• _Work instruction_
Return each line below holding the string "Instructor".

(Stored data entries)
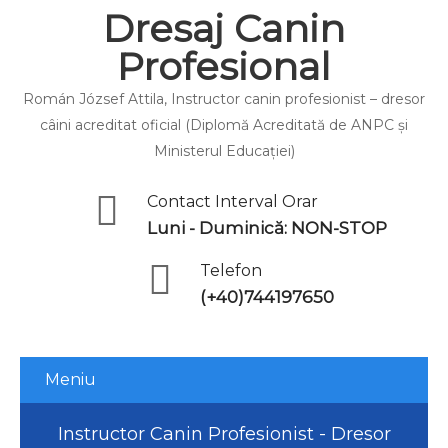
Dresaj Canin
Profesional
Román József Attila, Instructor canin profesionist – dresor
câini acreditat oficial (Diplomă Acreditată de ANPC și
Ministerul Educației)
Contact Interval Orar
Luni - Duminică: NON-STOP
Telefon
(+40)744197650
Meniu
Instructor Canin Profesionist - Dresor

• _Exercise answer_
Román József Attila, Instructor canin profesionist – dresor
Instructor Canin Profesionist - Dresor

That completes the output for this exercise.